FAQs

Do you have a diagram?

Why do we need CXDS?

CXDS serves a crucial purpose by enabling users to create credit default swaps (CDS) that track deposits in centralized exchanges. When users deposit their assets into centralized exchanges, they essentially loan their assets to the exchange, trusting that these assets will be held in safekeeping by the exchange. Unfortunately, past incidents involving exchanges like FTX, QuadrigaCX, and Mt. Gox have revealed the vulnerabilities that can lead to the loss of user funds.

However, there are limited options available for users to safeguard their deposits in such scenarios. This is where CXDS plays a vital role as an instrument that offers certainty to the ecosystem. Additionally, CXDS opens up an opportunity for users to generate yield by providing security for deposits on centralized exchanges.

How do we determine if a default has occurred?

To assess whether a default has transpired, CXDS relies on a Decision Board appointed for each pool.
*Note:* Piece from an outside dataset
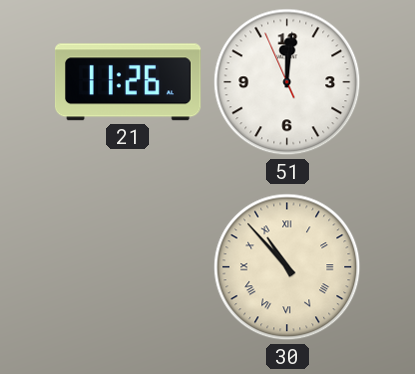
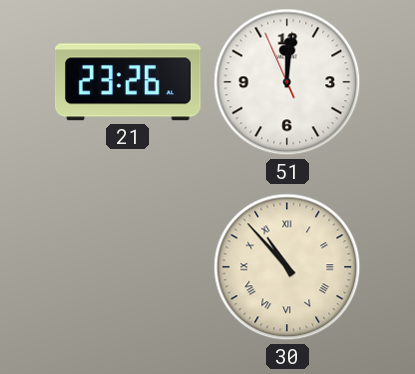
21: 11:26 -> 23:26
This board consists of KYC-verified community members who bear the responsibility of determining whether an exchange has defaulted. To ensure the board's actions are carried out in good faith, a voting mechanism has been implemented to align incentives with rational decision-making.

Are these the same as TradFi CDS?

Not quite. The technical term for the CDS provided here is a "reverse zero-coupon swap." In CXDS, the buyer pays the premium upfront, and the collateral is locked until either the maturity date is reached or a default occurs. The seller of the CDS can claim the premium earned once the contract is sold. This unique structure guarantees the availability of collateral during the coverage period while offering upfront yields to sellers.